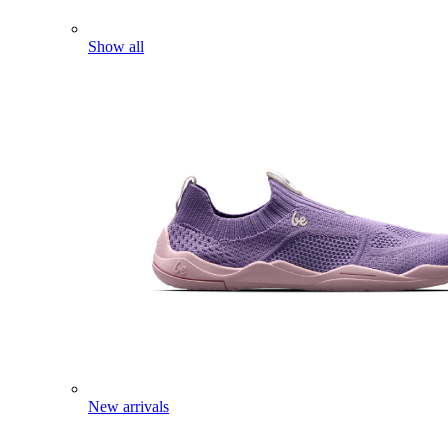
Show all
New arrivals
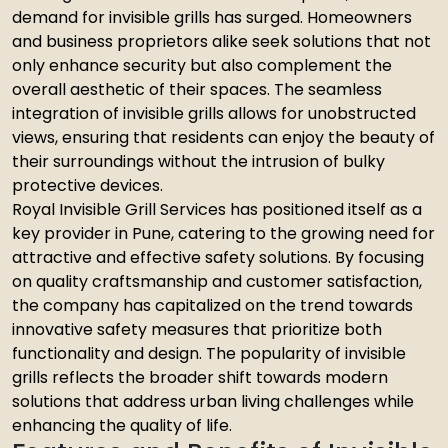
demand for invisible grills has surged. Homeowners
and business proprietors alike seek solutions that not
only enhance security but also complement the
overall aesthetic of their spaces. The seamless
integration of invisible grills allows for unobstructed
views, ensuring that residents can enjoy the beauty of
their surroundings without the intrusion of bulky
protective devices.
Royal Invisible Grill Services has positioned itself as a
key provider in Pune, catering to the growing need for
attractive and effective safety solutions. By focusing
on quality craftsmanship and customer satisfaction,
the company has capitalized on the trend towards
innovative safety measures that prioritize both
functionality and design. The popularity of invisible
grills reflects the broader shift towards modern
solutions that address urban living challenges while
enhancing the quality of life.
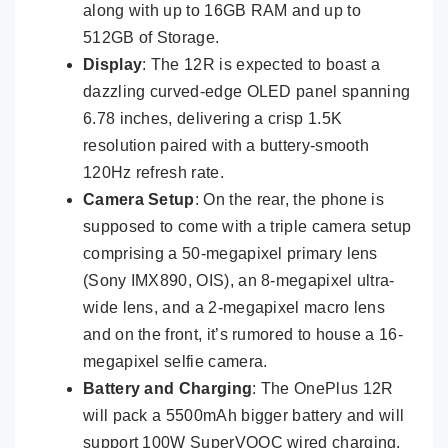
along with up to 16GB RAM and up to
512GB of Storage.
Display
: The 12R is expected to boast a
dazzling curved-edge OLED panel spanning
6.78 inches, delivering a crisp 1.5K
resolution paired with a buttery-smooth
120Hz refresh rate.
Camera Setup
: On the rear, the phone is
supposed to come with a triple camera setup
comprising a 50-megapixel primary lens
(Sony IMX890, OIS), an 8-megapixel ultra-
wide lens, and a 2-megapixel macro lens
and on the front, it’s rumored to house a 16-
megapixel selfie camera.
Battery and Charging
: The OnePlus 12R
will pack a 5500mAh bigger battery and will
support 100W SuperVOOC wired charging.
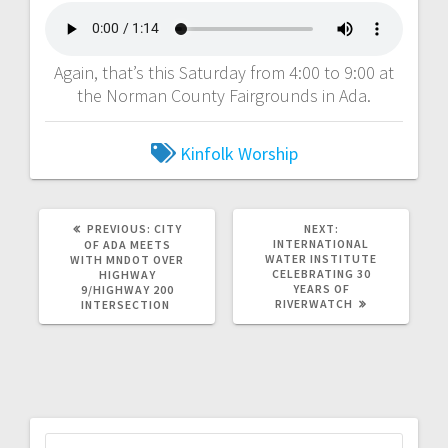
Again, that’s this Saturday from 4:00 to 9:00 at
the Norman County Fairgrounds in Ada.
Kinfolk Worship
PREVIOUS:
CITY
NEXT:
INTERNATIONAL
OF ADA MEETS
WATER INSTITUTE
WITH MNDOT OVER
CELEBRATING 30
HIGHWAY
YEARS OF
9/HIGHWAY 200
RIVERWATCH
INTERSECTION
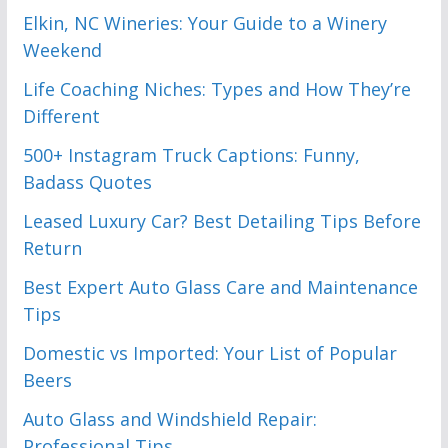
Elkin, NC Wineries: Your Guide to a Winery
Weekend
Life Coaching Niches: Types and How They’re
Different
500+ Instagram Truck Captions: Funny,
Badass Quotes
Leased Luxury Car? Best Detailing Tips Before
Return
Best Expert Auto Glass Care and Maintenance
Tips
Domestic vs Imported: Your List of Popular
Beers
Auto Glass and Windshield Repair:
Professional Tips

......

**TO DO**.
Leaving the pictures out, output all of the listing exactly.

**ANSWER FOR THIS EXERCISE**.
Show all
New arrivals
demand for invisible grills has surged. Homeowners
and business proprietors alike seek solutions that not
only enhance security but also complement the
overall aesthetic of their spaces. The seamless
integration of invisible grills allows for unobstructed
views, ensuring that residents can enjoy the beauty of
their surroundings without the intrusion of bulky
protective devices.
Royal Invisible Grill Services has positioned itself as a
key provider in Pune, catering to the growing need for
attractive and effective safety solutions. By focusing
on quality craftsmanship and customer satisfaction,
the company has capitalized on the trend towards
innovative safety measures that prioritize both
functionality and design. The popularity of invisible
grills reflects the broader shift towards modern
solutions that address urban living challenges while
enhancing the quality of life.
along with up to 16GB RAM and up to
512GB of Storage.
Display
: The 12R is expected to boast a
dazzling curved-edge OLED panel spanning
6.78 inches, delivering a crisp 1.5K
resolution paired with a buttery-smooth
120Hz refresh rate.
Camera Setup
: On the rear, the phone is
supposed to come with a triple camera setup
comprising a 50-megapixel primary lens
(Sony IMX890, OIS), an 8-megapixel ultra-
wide lens, and a 2-megapixel macro lens
and on the front, it’s rumored to house a 16-
megapixel selfie camera.
Battery and Charging
: The OnePlus 12R
will pack a 5500mAh bigger battery and will
support 100W SuperVOOC wired charging.
Again, that’s this Saturday from 4:00 to 9:00 at
the Norman County Fairgrounds in Ada.
Kinfolk Worship
PREVIOUS:
CITY
NEXT:
INTERNATIONAL
OF ADA MEETS
WATER INSTITUTE
WITH MNDOT OVER
CELEBRATING 30
HIGHWAY
YEARS OF
9/HIGHWAY 200
RIVERWATCH
INTERSECTION
Elkin, NC Wineries: Your Guide to a Winery
Weekend
Life Coaching Niches: Types and How They’re
Different
500+ Instagram Truck Captions: Funny,
Badass Quotes
Leased Luxury Car? Best Detailing Tips Before
Return
Best Expert Auto Glass Care and Maintenance
Tips
Domestic vs Imported: Your List of Popular
Beers
Auto Glass and Windshield Repair:
Professional Tips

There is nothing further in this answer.